Nauru govt blames parents, advocates for refugee children's plight

4:49 pm on 1 September 2018

Nauru's president has blamed Australian advocates for the plight of refugee children detained on the island, a claim advocates have dismissed as false.

More than 100 refugee and asylum seeker children remain on the island, five years after they were sent there by Australia.

Children outside RPC3 tents.

More than 100 refugee and asylum seeker children remain on Nauru, five years after they were sent there by Australia. Photo: Refugee Action Coalition

Doctors have said that self-harm and suicide attempts are common among the children, and many have been diagnosed with resignation syndrome -- a catatonic state induced by trauma.

Australian courts have also found that refugee children are unsafe on Nauru.

But in a series of tweets, the Nauru Government said children were being manipulated into self harm by their families, with support from refugee activists, in a bid to reach Australia.

It offered no evidence for this claim.

Nauru's president, Baron Waqa, repeated the assertion in an interview with Australia's Sky News, which was broadcast on Saturday.

"We tend to think that these kids are pushed into something that they're not aware of," said Mr Waqa. "It's a way of working the system and probably short circuiting it just to get to Australia."

But refugee advocates say the claims are outrageous.

Nauru President, Baron Waqa, addresses members of the media

President Baron Waqa blamed parents and refugee advocates for the plight of refugee and asylum seeker children on Nauru. His country will next week host Pacific leaders for their annual Forum meeting. Photo: PI Forum Secretariat

Jana Favero is the campaigns director for the Asylum Seeker Resource Centre, which provides medical and legal advice to many of those on Nauru from its offices in Melbourne.

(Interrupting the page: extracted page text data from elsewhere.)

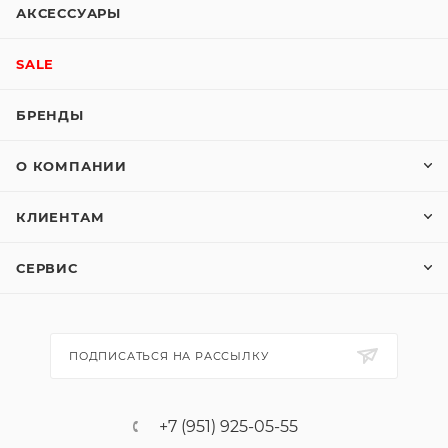
АКСЕССУАРЫ
SALE
БРЕНДЫ
О КОМПАНИИ
КЛИЕНТАМ
СЕРВИС
ПОДПИСАТЬСЯ НА РАССЫЛКУ
+7 (951) 925-05-55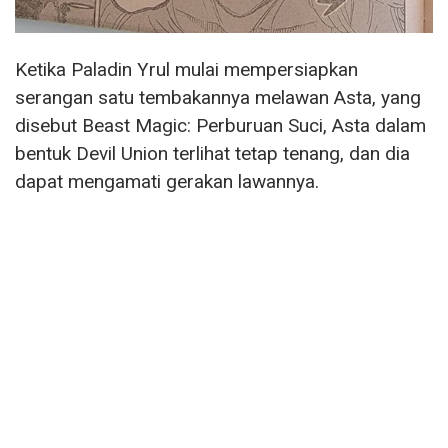
Ketika Paladin Yrul mulai mempersiapkan
serangan satu tembakannya melawan Asta, yang
disebut Beast Magic: Perburuan Suci, Asta dalam
bentuk Devil Union terlihat tetap tenang, dan dia
dapat mengamati gerakan lawannya.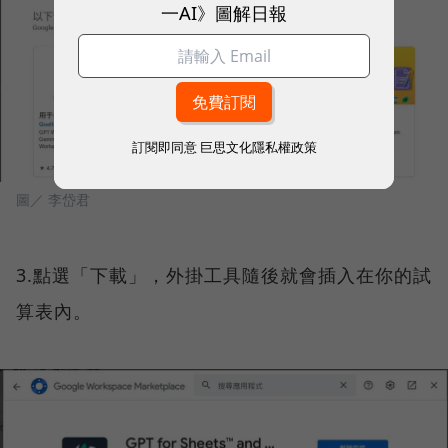
一AI》圖解日報
訂閱即同意
巨思文化隱私權政策
圖／ 李岱君
3.點選「下載」，外掛工具隨後就會插入在你的試
算表內。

"That view is completely contrary to the view of medical professionals that we're getting," she said in an interview. "We are linking up unwell children directly to medical professionals in Australia who are making medical assessments."

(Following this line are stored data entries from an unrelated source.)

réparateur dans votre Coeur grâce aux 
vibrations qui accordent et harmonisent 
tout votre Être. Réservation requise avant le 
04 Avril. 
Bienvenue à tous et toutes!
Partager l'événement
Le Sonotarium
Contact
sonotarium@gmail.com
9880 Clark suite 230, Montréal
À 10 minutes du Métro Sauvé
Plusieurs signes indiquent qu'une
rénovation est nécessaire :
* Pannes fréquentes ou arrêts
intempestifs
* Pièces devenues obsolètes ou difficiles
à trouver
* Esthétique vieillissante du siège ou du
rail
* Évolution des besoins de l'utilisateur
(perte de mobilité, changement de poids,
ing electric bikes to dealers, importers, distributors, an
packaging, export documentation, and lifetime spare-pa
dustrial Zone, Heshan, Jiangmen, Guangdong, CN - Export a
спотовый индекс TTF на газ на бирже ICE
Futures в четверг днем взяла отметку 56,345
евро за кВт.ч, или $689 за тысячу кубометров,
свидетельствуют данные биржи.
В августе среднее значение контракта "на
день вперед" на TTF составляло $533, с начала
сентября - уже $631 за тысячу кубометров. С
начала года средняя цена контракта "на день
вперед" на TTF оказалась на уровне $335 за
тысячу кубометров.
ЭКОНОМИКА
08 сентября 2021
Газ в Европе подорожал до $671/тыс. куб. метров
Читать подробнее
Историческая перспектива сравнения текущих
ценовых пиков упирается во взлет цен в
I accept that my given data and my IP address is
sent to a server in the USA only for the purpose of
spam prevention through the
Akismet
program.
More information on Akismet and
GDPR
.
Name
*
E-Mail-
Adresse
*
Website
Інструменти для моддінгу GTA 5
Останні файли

"It is obvious that these children are sick and they're sick because they're on Nauru, they've been there for five years and they're suffering from trauma and traumatic withdrawal syndrome."

The Nauru government said the centres that initially held refugees have been closed, and that they are free to roam as they please.

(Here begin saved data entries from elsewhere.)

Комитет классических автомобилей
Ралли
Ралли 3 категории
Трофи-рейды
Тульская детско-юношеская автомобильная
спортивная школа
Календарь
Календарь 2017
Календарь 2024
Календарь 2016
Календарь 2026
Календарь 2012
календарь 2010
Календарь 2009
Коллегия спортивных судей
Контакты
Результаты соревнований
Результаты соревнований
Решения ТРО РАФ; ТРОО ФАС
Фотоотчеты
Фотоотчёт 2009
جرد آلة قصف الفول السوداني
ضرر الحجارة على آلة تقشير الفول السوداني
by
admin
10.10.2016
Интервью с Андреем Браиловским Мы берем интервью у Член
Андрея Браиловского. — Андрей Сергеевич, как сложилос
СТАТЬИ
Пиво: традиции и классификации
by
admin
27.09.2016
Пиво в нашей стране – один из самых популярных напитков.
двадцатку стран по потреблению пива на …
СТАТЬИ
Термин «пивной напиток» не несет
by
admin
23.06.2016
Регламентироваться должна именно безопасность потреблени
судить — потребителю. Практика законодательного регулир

But many of the families there live in a state of despair five years on, with little prospect for resettlement any time soon.

Australia refuses to budge on its policy towards asylum seekers who arrive by boat. The United States has agreed to resettle some of the refugees, but progress has been slow. Both Australia and Nauru have rejected an offer from New Zealand to resettle 150 of them.

It emerged this week that many of the children have been referred for medical treatment off island, but these have not been acted upon by the Australian Border Force, which has ultimate authority for offshore processing.

Nauru will next week host the region's leaders for the Pacific Islands Forum summit, amid criticism over media restrictions imposed by the government and its decision to ban Australia's ABC.

Australia's prime minister, Scott Morrison -- a former immigration minister who was responsible for the offshore detention policy -- will not attend.